Would you copy each line of the records that includes the word "ideas"?

[Data extracted from a collection]

----

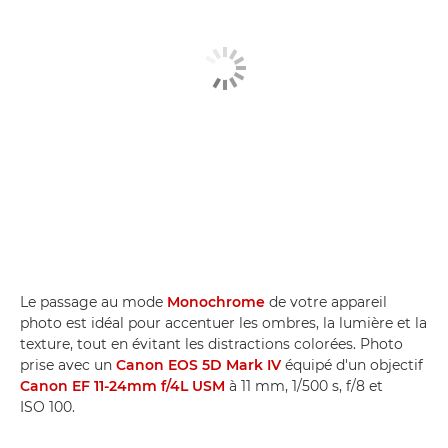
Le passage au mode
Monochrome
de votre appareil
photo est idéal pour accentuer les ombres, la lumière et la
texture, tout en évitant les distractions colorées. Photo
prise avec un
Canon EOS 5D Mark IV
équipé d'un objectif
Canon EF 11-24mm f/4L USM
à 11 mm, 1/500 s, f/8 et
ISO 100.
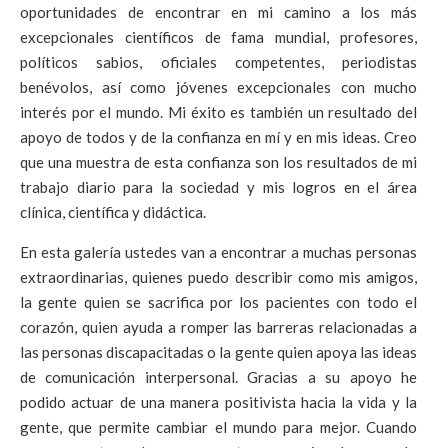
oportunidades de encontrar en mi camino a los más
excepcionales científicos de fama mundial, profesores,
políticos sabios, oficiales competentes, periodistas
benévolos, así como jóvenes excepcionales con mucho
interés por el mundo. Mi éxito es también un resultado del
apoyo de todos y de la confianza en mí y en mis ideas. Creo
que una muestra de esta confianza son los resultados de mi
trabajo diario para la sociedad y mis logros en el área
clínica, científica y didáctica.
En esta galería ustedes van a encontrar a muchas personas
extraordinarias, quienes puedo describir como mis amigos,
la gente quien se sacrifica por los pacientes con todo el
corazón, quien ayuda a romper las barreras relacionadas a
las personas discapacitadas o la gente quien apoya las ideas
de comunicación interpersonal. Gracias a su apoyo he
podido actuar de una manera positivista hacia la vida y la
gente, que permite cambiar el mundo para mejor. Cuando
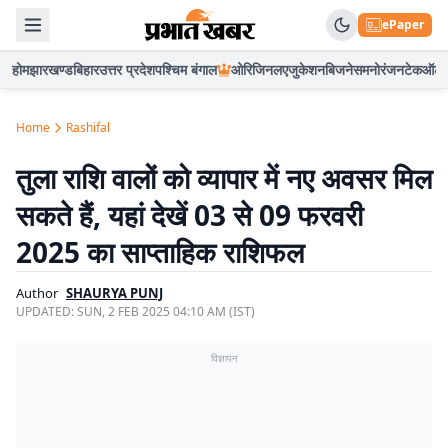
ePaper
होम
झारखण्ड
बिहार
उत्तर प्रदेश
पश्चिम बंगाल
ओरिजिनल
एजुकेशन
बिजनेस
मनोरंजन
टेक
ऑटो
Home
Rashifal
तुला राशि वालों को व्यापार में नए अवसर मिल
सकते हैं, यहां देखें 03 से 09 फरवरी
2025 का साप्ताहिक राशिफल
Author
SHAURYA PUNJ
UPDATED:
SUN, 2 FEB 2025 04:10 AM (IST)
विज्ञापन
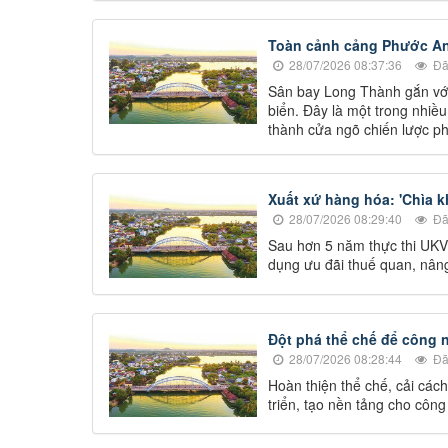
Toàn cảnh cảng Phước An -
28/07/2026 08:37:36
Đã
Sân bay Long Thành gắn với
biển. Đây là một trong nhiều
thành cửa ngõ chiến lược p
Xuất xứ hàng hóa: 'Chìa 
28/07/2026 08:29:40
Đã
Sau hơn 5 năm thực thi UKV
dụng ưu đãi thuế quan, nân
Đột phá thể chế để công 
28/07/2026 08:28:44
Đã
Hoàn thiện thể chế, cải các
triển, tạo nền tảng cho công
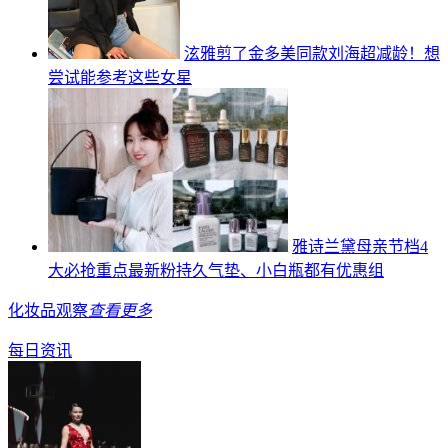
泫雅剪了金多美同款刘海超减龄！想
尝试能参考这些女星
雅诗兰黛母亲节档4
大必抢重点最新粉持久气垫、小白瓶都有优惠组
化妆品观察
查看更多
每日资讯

----

▸ RESULT FOR THIS EXERCISE
apoyo de todos y de la confianza en mí y en mis ideas. Creo
las personas discapacitadas o la gente quien apoya las ideas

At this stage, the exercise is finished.